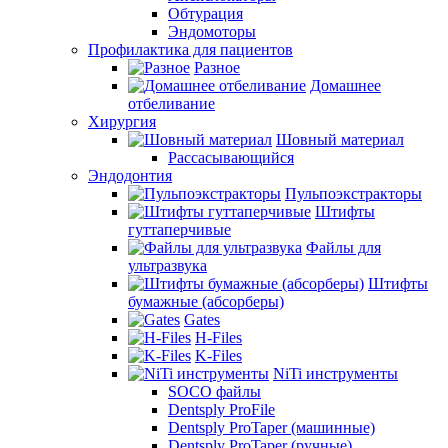
Обтурация
Эндомоторы
Профилактика для пациентов
Разное
Домашнее
отбеливание
Хирургия
Шовный материал
Рассасывающийся
Эндодонтия
Пульпоэкстракторы
Штифты
гуттаперчивые
Файлы для
ультразвука
Штифты
бумажные (абсорберы)
Gates
H-Files
K-Files
NiTi инструменты
SOCO файлы
Dentsply ProFile
Dentsply ProTaper (машинные)
Dentsply ProTaper (ручные)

########

What you need to do :: In the copy, each entry above must match exactly, and no picture may be carried over.

Solution to the problem ::
Обтурация
Эндомоторы
Профилактика для пациентов
Разное
Домашнее
отбеливание
Хирургия
Шовный материал
Рассасывающийся
Эндодонтия
Пульпоэкстракторы
Штифты
гуттаперчивые
Файлы для
ультразвука
Штифты
бумажные (абсорберы)
Gates
H-Files
K-Files
NiTi инструменты
SOCO файлы
Dentsply ProFile
Dentsply ProTaper (машинные)
Dentsply ProTaper (ручные)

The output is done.